Descubrí a mi marido y a la vecina teniendo una aventura en el baño. No hice ningún escándalo. Simplemente cerré la puerta con llave, corté el agua y llamé a su marido para que “arreglara la plomería”.

Colgué sin esperar respuesta. Me senté en el sofá y miré el reloj. Los minutos parecían horas. Del baño salían gritos, promesas, amenazas. Yo permanecí inmóvil, escuchando cómo la verdad se retorcía detrás de esa puerta cerrada. El clímax llegó cuando sonó el timbre de la casa. Me levanté lentamente, sabiendo que nada volvería a ser igual a partir de ese instante.

Abrí la puerta y vi a Michael de pie, con una caja de herramientas en la mano y el ceño fruncido.
—¿Dónde está el problema? —preguntó, sorprendido por mi expresión.
—En el baño —respondí—. Te agradecería que lo arreglaras tú mismo.

Caminamos por el pasillo mientras los golpes desde dentro se intensificaban. Michael se detuvo en seco al escuchar la voz de su esposa. Me miró, confundido. No dije nada. Solo señalé la puerta. Él entendió antes de abrir. Giró la llave con lentitud, como si quisiera retrasar lo inevitable.

La escena fue devastadora. Emily cayó al suelo envuelta en una toalla, llorando y pidiendo perdón.

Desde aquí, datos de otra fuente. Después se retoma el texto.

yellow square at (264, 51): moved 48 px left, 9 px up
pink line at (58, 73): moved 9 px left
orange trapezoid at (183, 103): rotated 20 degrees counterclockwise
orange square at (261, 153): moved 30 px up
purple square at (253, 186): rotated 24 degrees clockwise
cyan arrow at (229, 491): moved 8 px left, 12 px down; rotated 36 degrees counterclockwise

Daniel intentó hablar, explicar, justificar lo injustificable. Michael no gritó. Su silencio fue más aterrador que cualquier insulto. Cerró la llave del agua restante, dejó la caja de herramientas en el suelo y miró a Emily con una mezcla de tristeza y asco.
—Sal de aquí —le dijo—. Ahora mismo.

Emily se fue sin mirarme. Daniel intentó acercarse a mí, pero levanté la mano.
—No me toques —le dije—. No tienes derecho.